> [ASSIGNED TASK]: What follows is a set of records; restate each one word for word and drop the pictures.
[Opening SOURCE RECORDS section]
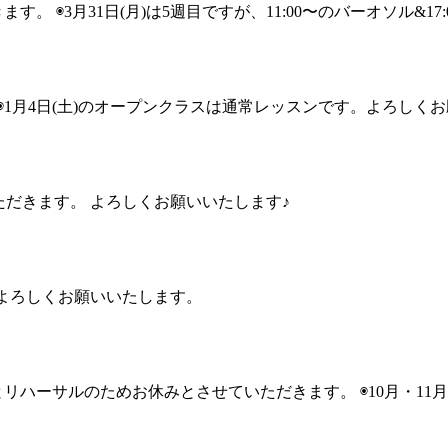
きます。 ◉3月31日(月)は5週目ですが、11:00〜のバーオソル&17
。 ◉1月4日(土)のオープンクラスは通常レッスンです。よろしく
ていただきます。 よろしくお願いいたします♪
。よろしくお願いいたします。
公演とリハーサルのためお休みとさせていただきます。 ◉10月・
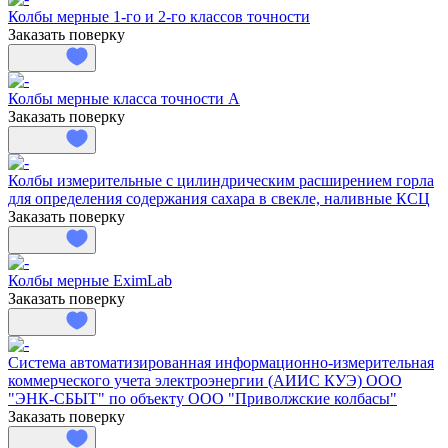
Колбы мерные 1-го и 2-го классов точности
Заказать поверку
Колбы мерные класса точности А
Заказать поверку
Колбы измерительные с цилиндрическим расширением горла
для определения содержания сахара в свекле, наливные КСЦ
Заказать поверку
Колбы мерные EximLab
Заказать поверку
Система автоматизированная информационно-измерительная
коммерческого учета электроэнергии (АИИС КУЭ) ООО
"ЭНК-СБЫТ" по объекту ООО "Приволжские колбасы"
Заказать поверку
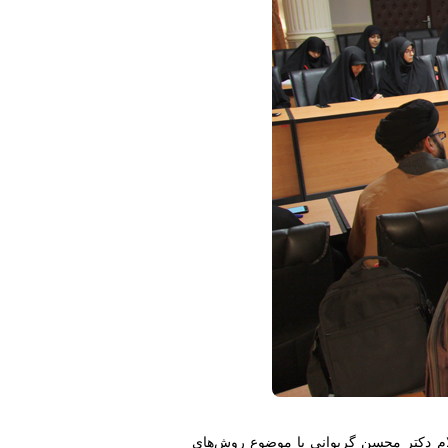
لام دکتر محسن گریوانی با موضوع روش‌های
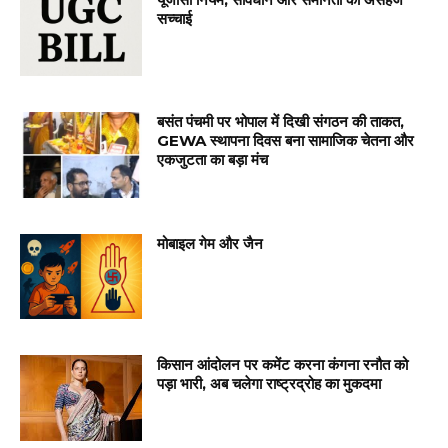
सच्चाई
बसंत पंचमी पर भोपाल में दिखी संगठन की ताकत,
GEWA स्थापना दिवस बना सामाजिक चेतना और
एकजुटता का बड़ा मंच
मोबाइल गेम और जैन
किसान आंदोलन पर कमेंट करना कंगना रनौत को
पड़ा भारी, अब चलेगा राष्ट्रद्रोह का मुकदमा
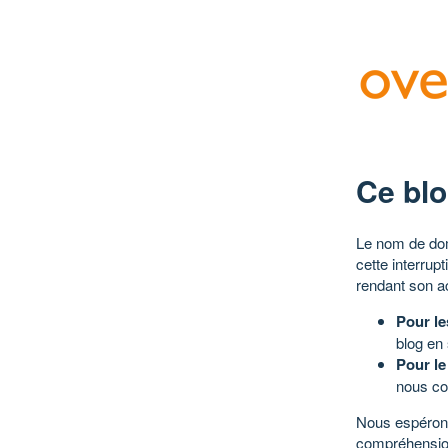
Ce blo
Le nom de dom
cette interrup
rendant son a
Pour le
blog en
Pour le
nous co
Nous espérons
compréhensio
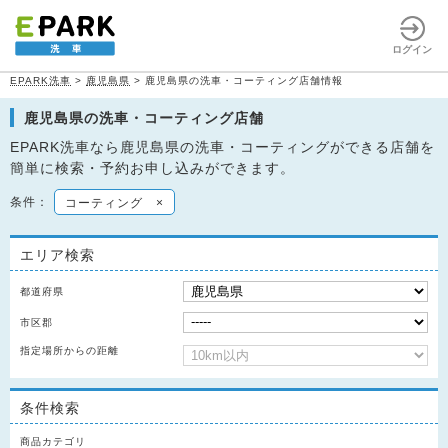
ログイン
EPARK洗車
>
鹿児島県
>
鹿児島県の洗車・コーティング店舗情報
鹿児島県の洗車・コーティング店舗
EPARK洗車なら鹿児島県の洗車・コーティングができる店舗を
簡単に検索・予約お申し込みができます。
条件：
コーティング
×
エリア検索
都道府県
市区郡
指定場所からの距離
条件検索
商品カテゴリ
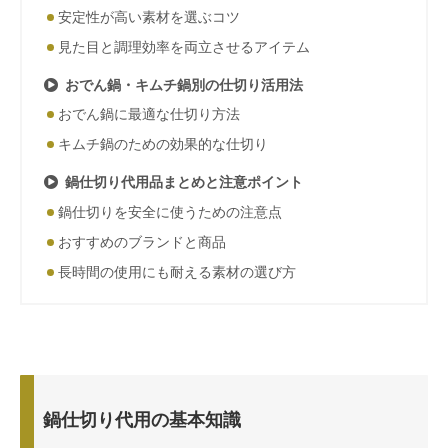
安定性が高い素材を選ぶコツ
見た目と調理効率を両立させるアイテム
おでん鍋・キムチ鍋別の仕切り活用法
おでん鍋に最適な仕切り方法
キムチ鍋のための効果的な仕切り
鍋仕切り代用品まとめと注意ポイント
鍋仕切りを安全に使うための注意点
おすすめのブランドと商品
長時間の使用にも耐える素材の選び方
鍋仕切り代用の基本知識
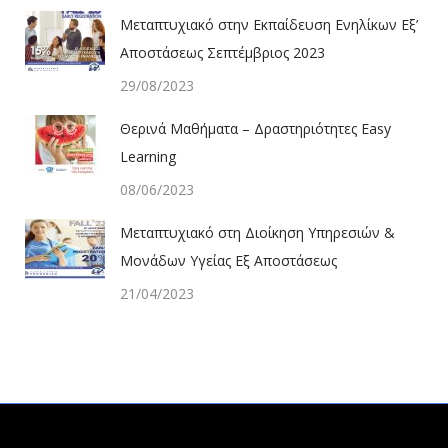
Μεταπτυχιακό στην Εκπαίδευση Ενηλίκων Εξ’
Αποστάσεως Σεπτέμβριος 2023
29/08/2023
Θερινά Μαθήματα – Δραστηριότητες Easy
Learning
08/06/2023
Μεταπτυχιακό στη Διοίκηση Υπηρεσιών &
Μονάδων Υγείας Εξ Αποστάσεως
21/04/2023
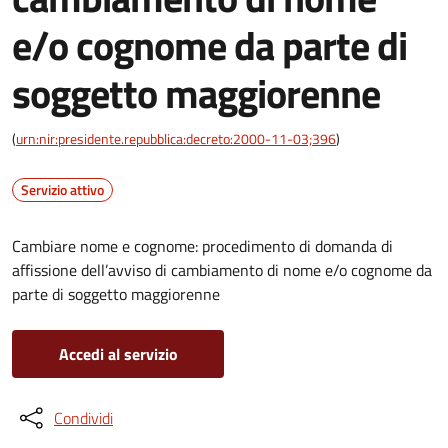
e/o cognome da parte di
soggetto maggiorenne
(
urn:nir:presidente.repubblica:decreto:2000-11-03;396
)
Servizio attivo
Cambiare nome e cognome: procedimento di domanda di
affissione dell’avviso di cambiamento di nome e/o cognome da
parte di soggetto maggiorenne
Accedi al servizio
Condividi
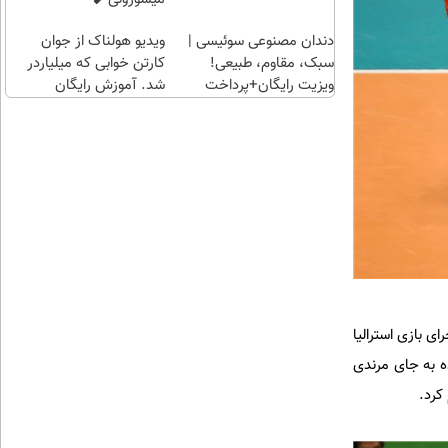
دندان مصنوعی سوئیسی |
ویدیو هولناک از جوان
سبک، مقاوم، طبیعی!
کارتن خوابی که میلیاردر
ویزیت رایگان+پرداخت
شد. آموزش رایگان
اقساطی😍
ی بازی استرالیا
ه به جای مرندی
[Closing SOURCE RECORDS section]
> [SOLVED PROBLEM]:
きます。 ◉3月31日(月)は5週目ですが、11:00〜のバーオソル&17
。 ◉1月4日(土)のオープンクラスは通常レッスンです。よろしく
ていただきます。 よろしくお願いいたします♪
。よろしくお願いいたします。
公演とリハーサルのためお休みとさせていただきます。 ◉10月・
Колбы мерные 1-го и 2-го классов точности
Заказать поверку
Колбы мерные класса точности А
Заказать поверку
Колбы измерительные с цилиндрическим расширением горла
для определения содержания сахара в свекле, наливные КСЦ
Заказать поверку
Колбы мерные EximLab
Заказать поверку
Система автоматизированная информационно-измерительная
коммерческого учета электроэнергии (АИИС КУЭ) ООО
"ЭНК-СБЫТ" по объекту ООО "Приволжские колбасы"
Заказать поверку
لام دکتر محسن گریوانی با موضوع روش‌های
सच्चाई
बसंत पंचमी पर भोपाल में दिखी संगठन की ताकत,
GEWA स्थापना दिवस बना सामाजिक चेतना और
एकजुटता का बड़ा मंच
मोबाइल गेम और जैन
किसान आंदोलन पर कमेंट करना कंगना रनौत को
पड़ा भारी, अब चलेगा राष्ट्रद्रोह का मुकदमा
Ce blo
Le nom de dom
cette interrup
rendant son a
Pour le
blog en
Pour le
nous co
Nous espérons
compréhensio
ログイン
EPARK洗車
>
鹿児島県
>
鹿児島県の洗車・コーティング店舗情報
鹿児島県の洗車・コーティング店舗
EPARK洗車なら鹿児島県の洗車・コーティングができる店舗を
簡単に検索・予約お申し込みができます。
条件：
コーティング
×
エリア検索
都道府県
市区郡
指定場所からの距離
条件検索
商品カテゴリ
安定性が高い素材を選ぶコツ
見た目と調理効率を両立させるアイテム
おでん鍋・キムチ鍋別の仕切り活用法
おでん鍋に最適な仕切り方法
キムチ鍋のための効果的な仕切り
鍋仕切り代用品まとめと注意ポイント
鍋仕切りを安全に使うための注意点
おすすめのブランドと商品
長時間の使用にも耐える素材の選び方
鍋仕切り代用の基本知識
Μεταπτυχιακό στην Εκπαίδευση Ενηλίκων Εξ’
Αποστάσεως Σεπτέμβριος 2023
29/08/2023
Θερινά Μαθήματα – Δραστηριότητες Easy
Learning
08/06/2023
Μεταπτυχιακό στη Διοίκηση Υπηρεσιών &
Μονάδων Υγείας Εξ Αποστάσεως
21/04/2023
e/o cognome da parte di
soggetto maggiorenne
(
urn:nir:presidente.repubblica:decreto:2000-11-03;396
)
Servizio attivo
Cambiare nome e cognome: procedimento di domanda di
affissione dell’avviso di cambiamento di nome e/o cognome da
parte di soggetto maggiorenne
Accedi al servizio
Condividi
دندان مصنوعی سوئیسی |
ویدیو هولناک از جوان
سبک، مقاوم، طبیعی!
کارتن خوابی که میلیاردر
ویزیت رایگان+پرداخت
شد. آموزش رایگان
اقساطی😍
ی بازی استرالیا
ه به جای مرندی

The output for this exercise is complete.